What to work on - Go over the entries and report the lines where the word "Privacy" occurs.
Top of The data
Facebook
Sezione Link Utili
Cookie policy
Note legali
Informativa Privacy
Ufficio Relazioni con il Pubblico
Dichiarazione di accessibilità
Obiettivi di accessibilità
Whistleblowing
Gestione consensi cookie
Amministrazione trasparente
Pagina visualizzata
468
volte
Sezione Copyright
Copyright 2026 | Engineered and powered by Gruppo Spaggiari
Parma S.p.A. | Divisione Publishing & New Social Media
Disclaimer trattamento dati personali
Bottom of The data
Top of The data
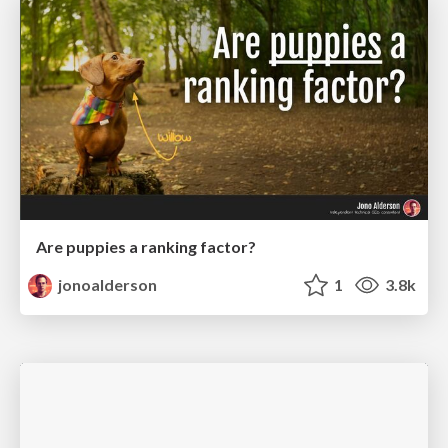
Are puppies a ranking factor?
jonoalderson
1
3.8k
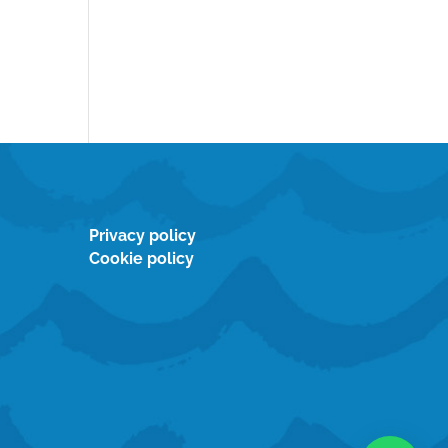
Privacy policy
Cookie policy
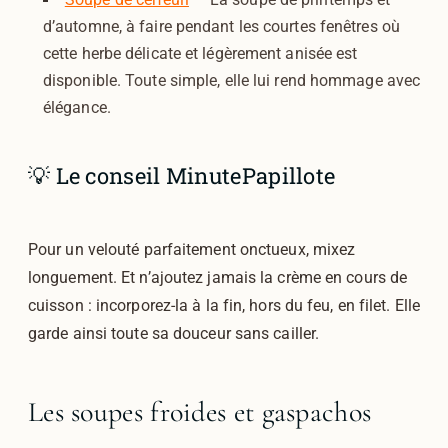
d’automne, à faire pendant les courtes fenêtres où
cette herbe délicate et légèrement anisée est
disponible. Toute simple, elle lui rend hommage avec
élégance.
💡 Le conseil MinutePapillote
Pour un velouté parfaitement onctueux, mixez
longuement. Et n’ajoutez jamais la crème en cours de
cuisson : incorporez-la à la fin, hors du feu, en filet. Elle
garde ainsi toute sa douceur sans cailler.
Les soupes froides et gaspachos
Bottom of The data
Response to the exercise -
Informativa Privacy
Privacy policy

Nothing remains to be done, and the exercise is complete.